Requirement: Return all the data below as it stands, minus the pictures.

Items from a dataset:

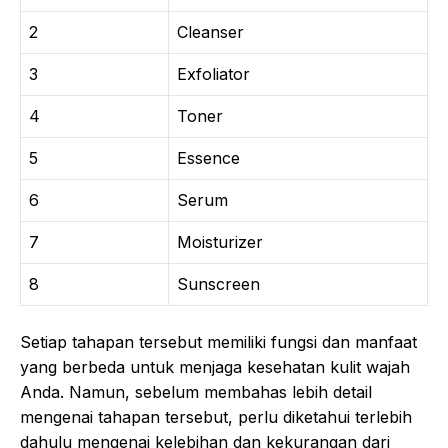
2
Cleanser
3
Exfoliator
4
Toner
5
Essence
6
Serum
7
Moisturizer
8
Sunscreen
Setiap tahapan tersebut memiliki fungsi dan manfaat
yang berbeda untuk menjaga kesehatan kulit wajah
Anda. Namun, sebelum membahas lebih detail
mengenai tahapan tersebut, perlu diketahui terlebih
dahulu mengenai kelebihan dan kekurangan dari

Task response:
2
Cleanser
3
Exfoliator
4
Toner
5
Essence
6
Serum
7
Moisturizer
8
Sunscreen
Setiap tahapan tersebut memiliki fungsi dan manfaat
yang berbeda untuk menjaga kesehatan kulit wajah
Anda. Namun, sebelum membahas lebih detail
mengenai tahapan tersebut, perlu diketahui terlebih
dahulu mengenai kelebihan dan kekurangan dari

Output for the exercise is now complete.